HENDEK’İN MENFAATİ KİŞİSEL HESAPLARIN ÜSTÜNDEDİR!
Bu yazı, son günlerde Ali Kemal’in sosyal medyada yaptığı açıklamalarda sergilediği mantık dışı yaklaşımlara binaen, bir Hendekli olarak şahsi değerlendirme ve fikirlerimi ifade etmek amacıyla kaleme alınmıştır. Hiçbir kişi, kurum veya makamı hedef alma amacı taşımamakta; yalnızca Hendek’in menfaatini önceleyen bir düşünce duruşunu ortaya koymaktadır.
Yusuf Alemdar Başkan, elbette Büyükşehir’e bağlı tüm ilçelere eşit hizmet etmekle yükümlüdür. Bu konuda kimsenin farklı düşündüğü yok. Mesele; Hendek sınırları içinde bulunan ve ilçemize ciddi katkı sağlayabilecek bir arazinin, Ulaştırma Bakanlığı’ndan rayiç bedeliyle geri alınması meselesidir.
Bu konu Hendek Belediye Meclisi’ne geldi, oylamaya sunuldu ve sen o gün “evet” diyerek el kaldırdın. Bugün ise aynı konuda Hendek’in değil, Büyükşehir’in haklılığını savunan bir açıklama yapıyorsun. Bunu biz Hendekliler nasıl anlamalıyız?
Kendi toprağının menfaatini “olur böyle şeyler” diyerek geçiştiren bir anlayış, bu şehrin geleceğini nasıl sahiplenebilir? Yarın farz edelim Hendek Belediyesi’nin koltuğuna oturdun… Eğer hizmetin tamamını “nasıl olsa Büyükşehir yapar” anlayışına bıracaksan, o zaman o koltukta oturmanın ne anlamı kalır? O halde kilidi vurun Hendek Belediyesi’ne; gidin, Büyükşehir size bir oda versin. “Hendek Bölgesi Sorumlusu” olarak çalışın, hiç olmazsa halk da bilir hizmetin ya da eksikliğin sorumluluğu kimde. Siyaset, başkalarının gölgesinde yapılacak bir iş değildir. Bir memleketin hakkı, siyasi denklemlerin konusu olamaz. Eğer bu arazi meselesini birkaç güzel kelimeyle unutturabileceğinizi sanıyorsanız, yanılıyorsunuz. Belki bazı isimler sessiz kalabilir; ama sessizlik vebali ortadan kaldırmaz.
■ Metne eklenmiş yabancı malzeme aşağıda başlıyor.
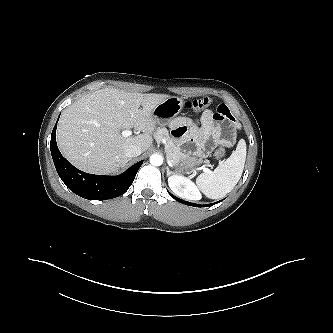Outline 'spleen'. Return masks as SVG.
<instances>
[{"instance_id":"3e777b00","label":"spleen","mask_w":333,"mask_h":333,"mask_svg":"<svg viewBox=\"0 0 333 333\" xmlns=\"http://www.w3.org/2000/svg\"><path fill=\"white\" fill-rule=\"evenodd\" d=\"M246 160V142L241 139L231 156L213 172L202 173L196 184L210 199H219L229 193L238 183L243 173Z\"/></svg>"}]
</instances>
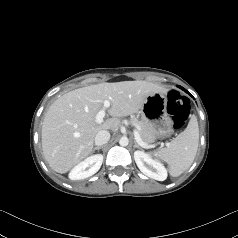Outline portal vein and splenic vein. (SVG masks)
Instances as JSON below:
<instances>
[{
  "instance_id": "obj_1",
  "label": "portal vein and splenic vein",
  "mask_w": 238,
  "mask_h": 238,
  "mask_svg": "<svg viewBox=\"0 0 238 238\" xmlns=\"http://www.w3.org/2000/svg\"><path fill=\"white\" fill-rule=\"evenodd\" d=\"M110 107V101L109 100H105L103 102V107L99 110V112L96 114V122L97 123H101L103 121V118L106 115V110ZM134 136H135V140L137 141V143L144 147L147 148L149 147L145 142H143V140L140 137V134L137 130H134ZM152 147V146H151Z\"/></svg>"
}]
</instances>
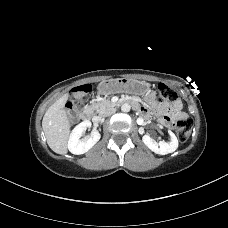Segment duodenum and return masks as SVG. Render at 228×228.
I'll use <instances>...</instances> for the list:
<instances>
[{
  "mask_svg": "<svg viewBox=\"0 0 228 228\" xmlns=\"http://www.w3.org/2000/svg\"><path fill=\"white\" fill-rule=\"evenodd\" d=\"M125 104H130L134 108H139V104L135 100H128L124 102ZM80 118L83 121H90L93 118V111L91 109H86L80 113Z\"/></svg>",
  "mask_w": 228,
  "mask_h": 228,
  "instance_id": "obj_1",
  "label": "duodenum"
}]
</instances>
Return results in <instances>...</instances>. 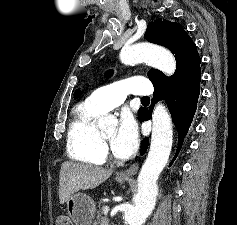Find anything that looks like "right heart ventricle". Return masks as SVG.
Segmentation results:
<instances>
[{"mask_svg":"<svg viewBox=\"0 0 237 225\" xmlns=\"http://www.w3.org/2000/svg\"><path fill=\"white\" fill-rule=\"evenodd\" d=\"M103 113L89 99L80 105L68 131L67 151L72 159L94 165L105 162L100 131L96 125L97 118Z\"/></svg>","mask_w":237,"mask_h":225,"instance_id":"right-heart-ventricle-1","label":"right heart ventricle"}]
</instances>
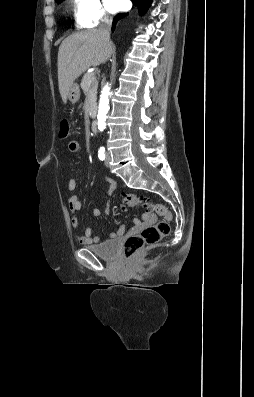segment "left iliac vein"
Returning a JSON list of instances; mask_svg holds the SVG:
<instances>
[{
    "label": "left iliac vein",
    "instance_id": "obj_1",
    "mask_svg": "<svg viewBox=\"0 0 254 397\" xmlns=\"http://www.w3.org/2000/svg\"><path fill=\"white\" fill-rule=\"evenodd\" d=\"M110 159H111L110 153L107 152V153H106V160H105V165H106V167H109V166H110Z\"/></svg>",
    "mask_w": 254,
    "mask_h": 397
}]
</instances>
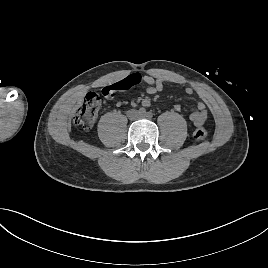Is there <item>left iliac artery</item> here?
I'll return each instance as SVG.
<instances>
[{"mask_svg":"<svg viewBox=\"0 0 268 268\" xmlns=\"http://www.w3.org/2000/svg\"><path fill=\"white\" fill-rule=\"evenodd\" d=\"M147 117H148V118H152V117H153V113H152V112H148V113H147Z\"/></svg>","mask_w":268,"mask_h":268,"instance_id":"1","label":"left iliac artery"}]
</instances>
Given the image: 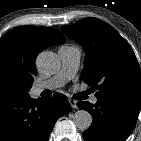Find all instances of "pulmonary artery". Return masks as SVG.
<instances>
[{"mask_svg": "<svg viewBox=\"0 0 141 141\" xmlns=\"http://www.w3.org/2000/svg\"><path fill=\"white\" fill-rule=\"evenodd\" d=\"M58 55L61 60V69L53 77L48 80L42 81L33 87V94L39 95L44 90L57 89L64 86L77 72L81 51L76 46H62L58 50ZM92 103L97 102V97L91 98Z\"/></svg>", "mask_w": 141, "mask_h": 141, "instance_id": "pulmonary-artery-1", "label": "pulmonary artery"}]
</instances>
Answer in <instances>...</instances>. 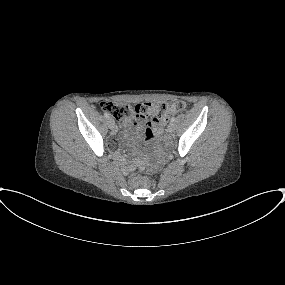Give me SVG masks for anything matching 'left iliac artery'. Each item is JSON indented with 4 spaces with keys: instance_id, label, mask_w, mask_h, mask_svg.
Instances as JSON below:
<instances>
[{
    "instance_id": "1",
    "label": "left iliac artery",
    "mask_w": 285,
    "mask_h": 285,
    "mask_svg": "<svg viewBox=\"0 0 285 285\" xmlns=\"http://www.w3.org/2000/svg\"><path fill=\"white\" fill-rule=\"evenodd\" d=\"M175 119H176L175 117H172L171 122L173 123L175 121Z\"/></svg>"
}]
</instances>
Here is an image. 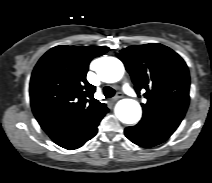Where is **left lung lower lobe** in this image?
<instances>
[{
	"instance_id": "left-lung-lower-lobe-1",
	"label": "left lung lower lobe",
	"mask_w": 212,
	"mask_h": 183,
	"mask_svg": "<svg viewBox=\"0 0 212 183\" xmlns=\"http://www.w3.org/2000/svg\"><path fill=\"white\" fill-rule=\"evenodd\" d=\"M177 127L142 118L132 127L125 129L126 137L141 147H153L168 139Z\"/></svg>"
}]
</instances>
Ali Kemal kardeşim, sen ilahiyat eğitimi almış birisin. Hakkın, adaletin, kul hakkının ne demek olduğunu en iyi bilenlerden olman gerekir. Eğer bu meselede Hendek’in menfaati göz ardı ediliyorsa, o zaman bunun sorumluluğu hepimizin vicdanına yazılır. Bu bir suçlama değil, bir hatırlatmadır. Zira vicdan, her şeyden önce gelir. Ben sade bir Hendekli olarak söylüyorum: Kim ki kendi çıkarını Hendek’in menfaatinin önüne koyarsa, zaman onu da, yaptığı tercihi de mutlaka yazar. Bugün insanlar birbirini kelimelerle kandırabilir ama Rabbim kalplerdekini en iyi bilendir. Ne bu dünyada, ne de ebedi âlemde kimse kul hakkıyla huzur bulmamıştır.
“Söz uçar, yazı kalır.”
Bu yazı, Hendek’in kaybını “oldu bitti” mantığıyla açıklamaya çalışan yaklaşımlara karşı bir duruşun ifadesidir. Ve emin olun; bu konu ne unutulur, ne de unutturulur. Zira söz uçar, yazı kalır. 2019’da “arkamda genel başkanlar, il başkanları, vekiller var” diyerek seçim kaybeden bir anlayışın, 2029’da aynı desteği görmesi mümkün değildir. Çünkü halkın hafızası diri, vicdanı açıktır.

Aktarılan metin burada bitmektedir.